Records from a collection:
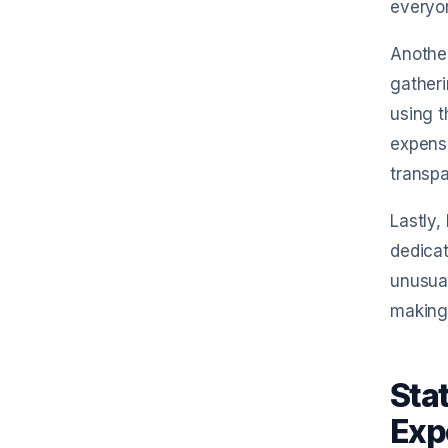
everyo
Another
gather
using t
expense
transp
Lastly,
dedicat
unusual
making
Sta
Exp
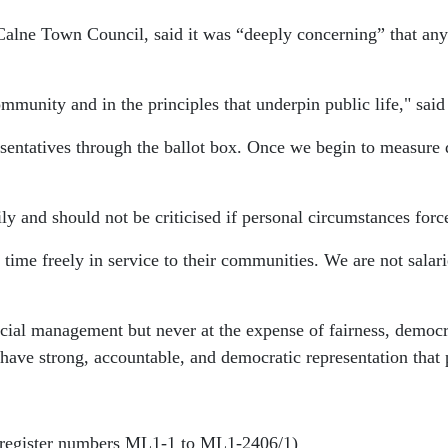
Calne Town Council, said it was “deeply concerning” that any
mmunity and in the principles that underpin public life," said 
resentatives through the ballot box. Once we begin to measure
ily and should not be criticised if personal circumstances for
 time freely in service to their communities. We are not salar
ncial management but never at the expense of fairness, democ
have strong, accountable, and democratic representation that pu
(register numbers ML1-1 to ML1-2406/1)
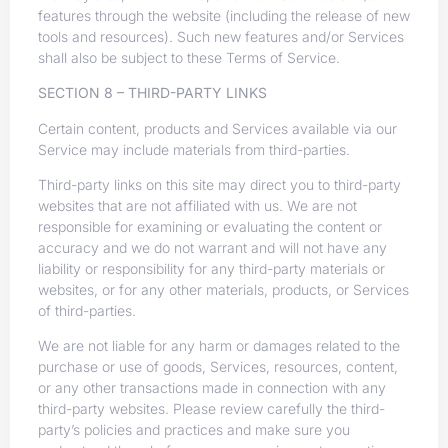
features through the website (including the release of new
tools and resources). Such new features and/or Services
shall also be subject to these Terms of Service.
SECTION 8 – THIRD-PARTY LINKS
Certain content, products and Services available via our
Service may include materials from third-parties.
Third-party links on this site may direct you to third-party
websites that are not affiliated with us. We are not
responsible for examining or evaluating the content or
accuracy and we do not warrant and will not have any
liability or responsibility for any third-party materials or
websites, or for any other materials, products, or Services
of third-parties.
We are not liable for any harm or damages related to the
purchase or use of goods, Services, resources, content,
or any other transactions made in connection with any
third-party websites. Please review carefully the third-
party’s policies and practices and make sure you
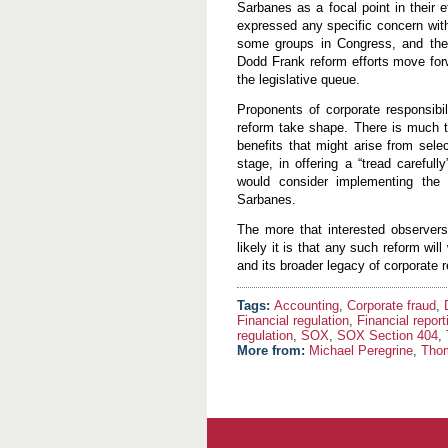
Sarbanes as a focal point in their e
expressed any specific concern with 
some groups in Congress, and their 
Dodd Frank reform efforts move forwa
the legislative queue.
Proponents of corporate responsibil
reform take shape. There is much t
benefits that might arise from sele
stage, in offering a “tread carefu
would consider implementing the E
Sarbanes.
The more that interested observers a
likely it is that any such reform wi
and its broader legacy of corporate r
Accounting
,
Corporate fraud
,
Financial regulation
,
Financial report
regulation
,
SOX
,
SOX Section 404
,
More from:
Michael Peregrine
,
Tho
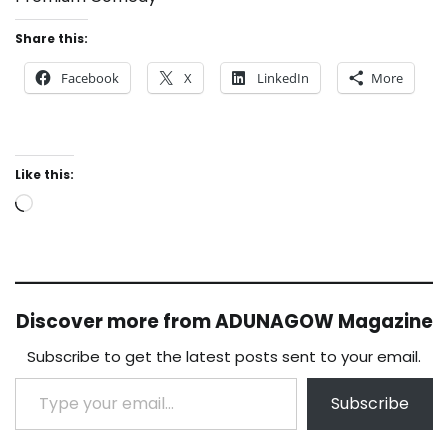
Share this:
Facebook
X
LinkedIn
More
Like this:
Loading…
Discover more from ADUNAGOW Magazine
Subscribe to get the latest posts sent to your email.
Type your email…
Subscribe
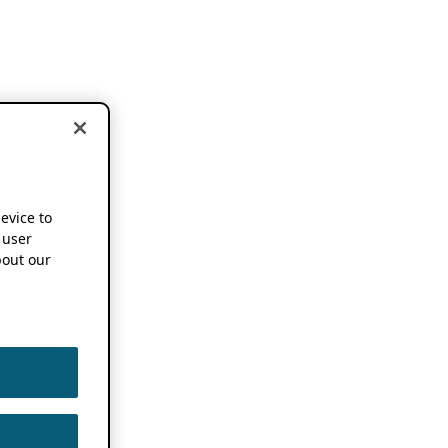
device to
 user
out our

[TASK] Every entry above, pictures excluded, needs to be duplicated exactly.

[RESULT OF THE EXERCISE]
everyo
Another
gather
using t
expense
transp
Lastly,
dedicat
unusual
making
Sta
Exp
Calne Town Council, said it was “deeply concerning” that any
mmunity and in the principles that underpin public life," said 
resentatives through the ballot box. Once we begin to measure
ily and should not be criticised if personal circumstances for
 time freely in service to their communities. We are not salar
ncial management but never at the expense of fairness, democ
have strong, accountable, and democratic representation that pu
(register numbers ML1-1 to ML1-2406/1)
features through the website (including the release of new
tools and resources). Such new features and/or Services
shall also be subject to these Terms of Service.
SECTION 8 – THIRD-PARTY LINKS
Certain content, products and Services available via our
Service may include materials from third-parties.
Third-party links on this site may direct you to third-party
websites that are not affiliated with us. We are not
responsible for examining or evaluating the content or
accuracy and we do not warrant and will not have any
liability or responsibility for any third-party materials or
websites, or for any other materials, products, or Services
of third-parties.
We are not liable for any harm or damages related to the
purchase or use of goods, Services, resources, content,
or any other transactions made in connection with any
third-party websites. Please review carefully the third-
party’s policies and practices and make sure you
Sarbanes as a focal point in their e
expressed any specific concern with 
some groups in Congress, and their 
Dodd Frank reform efforts move forwa
the legislative queue.
Proponents of corporate responsibil
reform take shape. There is much t
benefits that might arise from sele
stage, in offering a “tread carefu
would consider implementing the E
Sarbanes.
The more that interested observers a
likely it is that any such reform wi
and its broader legacy of corporate r
Accounting
,
Corporate fraud
,
Financial regulation
,
Financial report
regulation
,
SOX
,
SOX Section 404
,
More from:
Michael Peregrine
,
Tho
Share this:
Facebook
X
LinkedIn
More
Like this:
Loading…
Discover more from ADUNAGOW Magazine
Subscribe to get the latest posts sent to your email.
Type your email…
Subscribe
device to
 user
out our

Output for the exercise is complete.